╭─ Provided records

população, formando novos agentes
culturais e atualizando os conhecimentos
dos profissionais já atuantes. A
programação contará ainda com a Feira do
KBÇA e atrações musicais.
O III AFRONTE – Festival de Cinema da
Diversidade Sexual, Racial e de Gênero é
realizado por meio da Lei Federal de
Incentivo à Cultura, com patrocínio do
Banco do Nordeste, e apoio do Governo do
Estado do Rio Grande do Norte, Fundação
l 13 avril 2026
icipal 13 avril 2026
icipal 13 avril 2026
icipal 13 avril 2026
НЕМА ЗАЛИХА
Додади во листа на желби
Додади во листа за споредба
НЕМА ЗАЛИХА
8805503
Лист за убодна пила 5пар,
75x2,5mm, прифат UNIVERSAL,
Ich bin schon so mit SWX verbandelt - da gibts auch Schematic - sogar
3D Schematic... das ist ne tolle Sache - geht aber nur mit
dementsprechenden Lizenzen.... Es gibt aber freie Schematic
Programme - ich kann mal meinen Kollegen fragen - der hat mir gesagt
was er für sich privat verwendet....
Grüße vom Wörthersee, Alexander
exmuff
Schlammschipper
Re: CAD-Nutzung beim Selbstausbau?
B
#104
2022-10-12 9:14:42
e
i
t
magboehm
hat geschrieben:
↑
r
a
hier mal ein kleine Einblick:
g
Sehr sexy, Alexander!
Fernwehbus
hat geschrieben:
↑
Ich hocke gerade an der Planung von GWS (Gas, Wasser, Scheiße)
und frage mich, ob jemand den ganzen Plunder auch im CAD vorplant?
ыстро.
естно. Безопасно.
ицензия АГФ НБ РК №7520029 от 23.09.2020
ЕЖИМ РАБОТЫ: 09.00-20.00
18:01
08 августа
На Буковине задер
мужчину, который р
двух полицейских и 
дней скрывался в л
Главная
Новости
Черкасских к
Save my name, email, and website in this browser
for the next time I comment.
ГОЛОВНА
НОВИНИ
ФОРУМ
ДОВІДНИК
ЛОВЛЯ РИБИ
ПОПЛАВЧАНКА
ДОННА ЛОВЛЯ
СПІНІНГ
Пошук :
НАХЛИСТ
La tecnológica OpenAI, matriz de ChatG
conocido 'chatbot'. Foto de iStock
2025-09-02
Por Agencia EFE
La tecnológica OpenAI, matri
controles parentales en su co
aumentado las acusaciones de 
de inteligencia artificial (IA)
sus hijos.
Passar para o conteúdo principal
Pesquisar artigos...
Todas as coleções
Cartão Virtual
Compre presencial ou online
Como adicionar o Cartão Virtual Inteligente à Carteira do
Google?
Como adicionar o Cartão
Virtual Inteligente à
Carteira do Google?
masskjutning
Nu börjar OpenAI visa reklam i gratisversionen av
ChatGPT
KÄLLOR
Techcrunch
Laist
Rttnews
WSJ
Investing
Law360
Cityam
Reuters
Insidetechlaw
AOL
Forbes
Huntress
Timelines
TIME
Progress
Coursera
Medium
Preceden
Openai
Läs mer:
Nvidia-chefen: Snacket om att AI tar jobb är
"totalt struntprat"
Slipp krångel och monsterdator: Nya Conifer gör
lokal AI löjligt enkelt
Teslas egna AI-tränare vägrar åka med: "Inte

╰─

● **What is expected**
The required output is every line from the one with "Carteira do Google?" to the final line of the entries, repeated exactly and with nothing else.

● **Expected output**
Carteira do Google?
masskjutning
Nu börjar OpenAI visa reklam i gratisversionen av
ChatGPT
KÄLLOR
Techcrunch
Laist
Rttnews
WSJ
Investing
Law360
Cityam
Reuters
Insidetechlaw
AOL
Forbes
Huntress
Timelines
TIME
Progress
Coursera
Medium
Preceden
Openai
Läs mer:
Nvidia-chefen: Snacket om att AI tar jobb är
"totalt struntprat"
Slipp krångel och monsterdator: Nya Conifer gör
lokal AI löjligt enkelt
Teslas egna AI-tränare vägrar åka med: "Inte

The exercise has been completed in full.